DETAILED DESCRIPTION OF THE INVENTION

[0001]

BACKGROUND OF THE INVENTION 1. Field of the Invention The present invention relates to an image forming apparatus for forming an image by scanning a laser beam with a polygon scanner to charge a photosensitive member.

[0002]

2. Description of the Related Art As a prior art of the present invention, Japanese Patent Laid-Open No.
No. 88429. This publication discloses a technique for performing APC (Automatic Light Amount Control) using a photodiode (hereinafter, referred to as PD) current incorporated in a package of a semiconductor laser (eg, a laser diode, hereinafter, referred to as LD). LD optical output characteristics are sensitive to ambient temperature and self-heating, so LD optical output (light intensity)
Is constantly detected as the value of the PD current, and control is performed so as to keep the optical output constant. Note that, here, the PD current is charged and discharged via a resistor, and the PD current is measured by measuring the time during which the voltage across the capacitor is equal to or higher than a predetermined value with a clock having a predetermined frequency. I have. As described above, a method of performing APC using a PD current is already known.

[0003]

However, in the method of performing APC by performing charging and discharging of a capacitor as disclosed in Japanese Patent Application Laid-Open No. 8-88429, the capacity of the capacitor and the APC time are not considered. If the value is not appropriate, there is a problem that the LD light amount does not increase to an appropriate value and the LD light amount decreases with time. An object of the present invention is to solve the problems of the prior art as described above and to have a simple configuration.
An object of the present invention is to provide an image forming apparatus capable of increasing an LD light amount to an appropriate value and performing appropriate LD light amount control.

[0004]

According to a first aspect of the present invention, there is provided an image forming apparatus for forming a latent image on a photosensitive member by scanning a laser beam. In an image forming apparatus which performs automatic light amount control of the semiconductor laser by sampling a monitor current obtained by a light amount detection element provided near a laser as a charged potential of a hosed capacitor, a rise time of a hold capacitor potential at the time of sampling and // Hold in hold mode
The discharge characteristics of the hold capacitor are detected to select the hold capacitor capacity.

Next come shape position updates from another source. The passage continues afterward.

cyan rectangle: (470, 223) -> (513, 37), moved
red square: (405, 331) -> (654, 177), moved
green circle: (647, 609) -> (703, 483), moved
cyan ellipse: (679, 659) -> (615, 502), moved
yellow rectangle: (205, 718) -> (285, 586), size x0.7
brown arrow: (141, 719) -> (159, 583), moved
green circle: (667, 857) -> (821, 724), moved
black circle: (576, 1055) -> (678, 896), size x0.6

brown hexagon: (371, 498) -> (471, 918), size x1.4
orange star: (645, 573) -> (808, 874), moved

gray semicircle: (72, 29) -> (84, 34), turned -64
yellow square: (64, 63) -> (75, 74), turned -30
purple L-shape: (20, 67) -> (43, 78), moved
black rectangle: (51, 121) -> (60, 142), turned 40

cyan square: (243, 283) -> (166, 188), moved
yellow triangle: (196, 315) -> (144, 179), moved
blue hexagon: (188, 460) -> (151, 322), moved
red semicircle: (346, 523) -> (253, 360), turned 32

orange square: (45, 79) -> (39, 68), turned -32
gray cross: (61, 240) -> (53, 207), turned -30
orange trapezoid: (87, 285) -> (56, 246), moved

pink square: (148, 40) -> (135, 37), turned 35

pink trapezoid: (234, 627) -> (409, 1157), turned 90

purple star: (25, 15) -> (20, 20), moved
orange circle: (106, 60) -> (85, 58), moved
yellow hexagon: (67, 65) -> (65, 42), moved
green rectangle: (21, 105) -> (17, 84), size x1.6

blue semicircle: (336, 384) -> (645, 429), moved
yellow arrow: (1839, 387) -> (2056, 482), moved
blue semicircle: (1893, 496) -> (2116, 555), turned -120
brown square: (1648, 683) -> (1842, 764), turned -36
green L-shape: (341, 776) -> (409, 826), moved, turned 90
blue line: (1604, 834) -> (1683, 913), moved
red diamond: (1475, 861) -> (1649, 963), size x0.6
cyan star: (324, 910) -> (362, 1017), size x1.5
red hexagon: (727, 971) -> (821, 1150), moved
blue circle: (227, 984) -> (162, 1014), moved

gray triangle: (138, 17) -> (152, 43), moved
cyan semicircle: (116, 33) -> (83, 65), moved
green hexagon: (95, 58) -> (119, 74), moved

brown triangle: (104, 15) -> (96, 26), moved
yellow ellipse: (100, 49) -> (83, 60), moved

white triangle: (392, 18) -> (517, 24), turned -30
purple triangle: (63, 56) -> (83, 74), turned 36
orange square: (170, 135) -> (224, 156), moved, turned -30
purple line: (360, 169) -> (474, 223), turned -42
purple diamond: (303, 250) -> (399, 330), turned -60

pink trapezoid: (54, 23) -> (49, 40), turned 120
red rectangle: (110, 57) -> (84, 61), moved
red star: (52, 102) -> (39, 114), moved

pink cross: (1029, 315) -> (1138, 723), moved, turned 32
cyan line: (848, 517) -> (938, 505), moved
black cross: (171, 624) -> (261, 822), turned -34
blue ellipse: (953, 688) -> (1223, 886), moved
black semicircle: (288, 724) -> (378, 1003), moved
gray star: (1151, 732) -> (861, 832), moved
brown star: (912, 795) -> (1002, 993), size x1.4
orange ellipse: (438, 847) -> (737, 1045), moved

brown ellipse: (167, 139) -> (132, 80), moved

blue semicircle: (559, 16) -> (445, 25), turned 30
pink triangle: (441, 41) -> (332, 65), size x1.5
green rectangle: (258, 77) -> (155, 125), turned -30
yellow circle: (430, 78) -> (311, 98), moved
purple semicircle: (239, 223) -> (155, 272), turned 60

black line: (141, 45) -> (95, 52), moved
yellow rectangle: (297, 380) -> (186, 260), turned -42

According to a second aspect of the present invention, there is provided an image forming apparatus for forming a latent image on a photosensitive member by scanning with a laser beam, the monitor comprising a light amount detecting element provided near a semiconductor laser. In an image forming apparatus which performs automatic light intensity control of the semiconductor laser by sampling a current as a charge potential of a hold capacitor, a rise time of a hold capacitor potential at the time of sampling and / or a hold time of a hold mode. The discharge characteristic of the capacitor is detected, and the automatic light control time or the hold capacitor capacity and the automatic light control time are selected. Also,
According to a third aspect of the present invention, in the image forming apparatus according to the first or second aspect, the light amount is switched according to the pixel density.

[0006]

Embodiments of the present invention will be described below in detail with reference to the drawings. FIG. 1 shows a configuration diagram of an LD scanning optical system. As shown, the laser diode (L
D) 1, an LD control unit 2 for controlling the LD 1, a collimating lens 3, a polygon scanner 4, an fθ lens 5, a photoconductor 6, a synchronization detecting element 7, etc., and the LD light emitted from the LD 1 is a collimating lens. 3, the light becomes parallel light, is scanned by the polygon scanner 4, passes through the fθ lens 5,
A latent image is formed by exposing the photoconductor 6 to light. Further, a synchronization detection element (for example, a photo sensor) 7 provided at an end portion in the main scanning direction (line direction) detects a laser beam that has been scanned outside the latent image forming area, and thereby a start position (for example, each scanning). A synchronization detection signal for aligning the left end of the line) is generated.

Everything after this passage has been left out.